It was here that we went into Atlantic Outfitters to ask if they knew anything about getting a harbor boat tour. We spoke with the owner who told us to pick up the tours where you get the water taxi at the Town Dock, and then gave us a phone number to call.
While talking to him we noticed near the register there were a pair of model sailboat made out of milk/juice ½ gallon cartons. He mentioned they were his kids models used in the annual home-made sailboat regatta – open to all 3rd graders and happens the first week of June every year. Wouldn’t you know it, we just missed this event. He told us that it is a huge deal that everyone in town looks forward to, and even if there is no wind, they still hold it; they just bring in big fans if they have to.
From there we rode to the Town Dock for a water taxi “tour” and parked our bikes.
We called and were told where to meet, and waited for the boat to arrive. Shortly thereafter, the water taxi showed up and Carolyn, the water taxi captain said she would give us a tour.
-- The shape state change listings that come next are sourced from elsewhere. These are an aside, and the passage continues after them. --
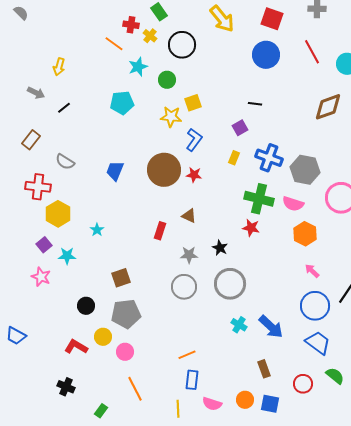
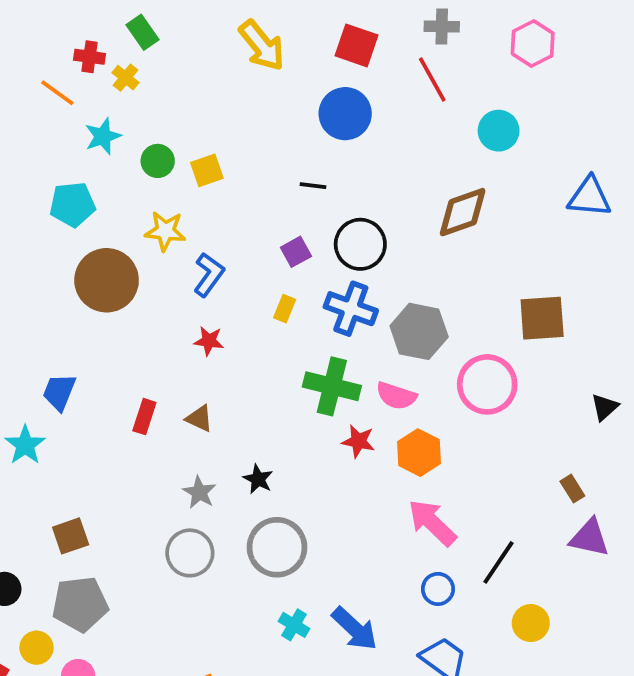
black circle: (182, 45) -> (360, 244), moved
red line: (312, 52) -> (432, 80), moved
yellow square: (193, 103) -> (207, 170), moved
black line: (255, 104) -> (313, 186), moved
brown circle: (164, 170) -> (107, 280), moved
blue trapezoid: (115, 171) -> (59, 392), moved
red star: (251, 228) -> (358, 441), moved
cyan star: (97, 230) -> (25, 445), size x1.5
red rectangle: (160, 231) -> (144, 417), moved
gray star: (189, 255) -> (199, 492), turned 30
pink arrow: (312, 271) -> (432, 523), size x1.8
blue circle: (315, 306) -> (438, 589), size x0.6

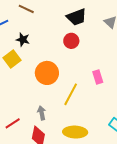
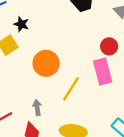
red circle: (71, 41) -> (109, 46), moved
pink rectangle: (98, 77) -> (103, 71), size x1.6

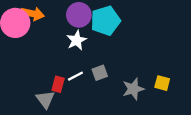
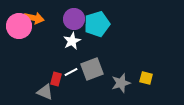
gray square: (100, 73) -> (92, 69), size x1.6
gray triangle: (45, 99) -> (45, 92), turned -30

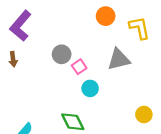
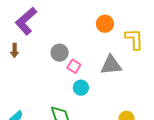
pink square: (79, 67) -> (74, 66), turned -32

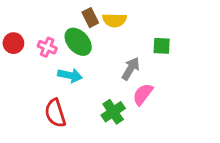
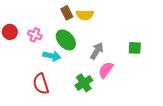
green ellipse: (78, 42) -> (66, 40), moved
green square: (162, 46) -> (135, 48), moved

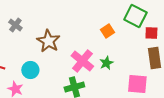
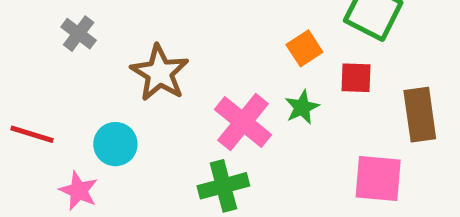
red square: (151, 33) -> (356, 78), moved
green star: (106, 63) -> (302, 107), moved

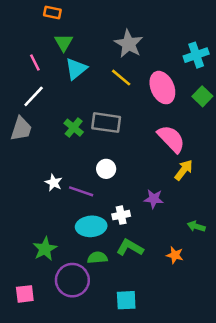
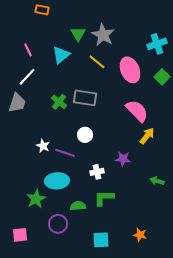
green triangle: (64, 43) -> (78, 34), moved
cyan ellipse: (91, 226) -> (57, 181), moved
green L-shape: (130, 248) -> (104, 198), turned -30
orange star: (175, 255) -> (140, 235), moved
purple circle: (72, 280) -> (58, 224), size x0.7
However, we had to deliver a few passengers to their boats in the mooring fields and then we proceeded with the tour.
First, we learned that many of the homes across the Bay from our marina (in Kings Point and Great Neck) are owned mostly by “Persians”. She took us by one house that is owned by a guy who came to the USA with $50 and started a pillow company, and by another home that was still under construction; cost: $70 million dollars!
We went by the Manhasset Bay Yacht Club and learned they hold sailboat races on Thursday evenings in the bay, and we talked about the Sands Point Preserve area where we are planning to go tomorrow. Carolyn told us that she is in college at Sacred Heart University and has been working the water taxi for 4 years. She is very capable at driving the water taxi and we enjoyed the information she shared with us.
Then we got back on the bikes and headed towards the boat, but got sidetracked to check out the area around Tom’s Point and the Manhasset Bay Marina. Here we discovered Sheets Creek (and we were without a paddle), and a rabbit enjoying his day.
We also went by the restaurant La Motta’s as we were considering it for dinner. But we were pretty tired from riding and since we still had not eaten lunch, we headed directly back to the boat for food and relaxation.
For the rest of the afternoon we hung out by the pool at the marina, and around the boat until dinner which we had at the Clam Shack at the marina. After dinner we worked on planning our adventure for the next day.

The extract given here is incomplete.